Photo: Roberta Dupuis-Devlin
Where’s the latest hang-out on the east side of campus?
The first floor of the Daley Library, where there’s a comfortable alcove with cushy chairs, a digital display of rotating photographs from library collections and that necessity of modern life, a coffee shop.
A dedication for the new space will take place from 3:30-5 p.m. today on the first floor of the Daley Library. The campus community is welcome.
“The oasis is intended for small group discussion or quiet reading or relaxing,” said Mary Case, university librarian.
“It has already become the place to meet classmates or stop to organize one’s thoughts or spend a few quiet minutes before class.”
The space, next to the Daley Grind coffee shop, has 14 roomy chairs in shades of brown, blue and green, some with tables attached to hold books or food.
A 52-inch LCD screen shows images from the library’s Special Collections “a wonderful way to engage students in experiencing and learning about our rare and special materials,” Case said.

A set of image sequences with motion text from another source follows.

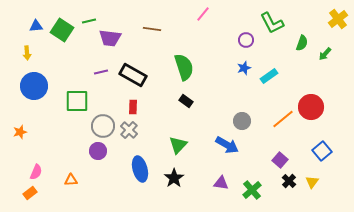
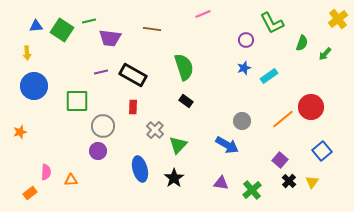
pink line at (203, 14): rotated 28 degrees clockwise
gray cross at (129, 130): moved 26 px right
pink semicircle at (36, 172): moved 10 px right; rotated 21 degrees counterclockwise
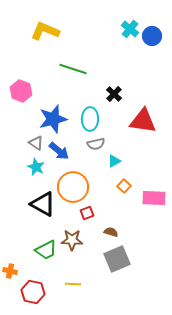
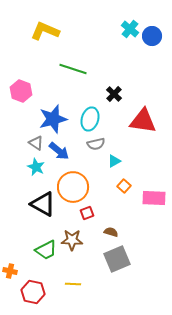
cyan ellipse: rotated 15 degrees clockwise
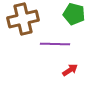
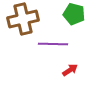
purple line: moved 2 px left
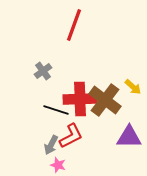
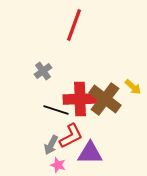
brown cross: moved 1 px up
purple triangle: moved 39 px left, 16 px down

Up first are photos from the “City 2000” Comer Collection, which captures Chicago in the year 2000.
The collection archive, donated to the UIC Library in 2001, includes more than 500,000 images of the city in the millennial year.
The next set of photographs will come from “A Century of Progress International Exposition,” images from the 1933 and 1934 World’s Fair in Chicago.
The oasis was funded by a donation from Provost R. Michael Tanner and his wife, Eileen Tanner, special assistant for campus relations, in partnership with the UIC Library and Project Oasis in the Office of Campus Learning Environments.
Eileen Tanner said she is excited to show the campus community the library’s digital images.
“I love getting the art that we have in Special Collections in front of people,” she said.
“People pass through there daily and we see it as a tremendous enhancement for the appearance of the space. It’s a comfortable place for students and other library patrons, and it’s very welcoming and inviting.”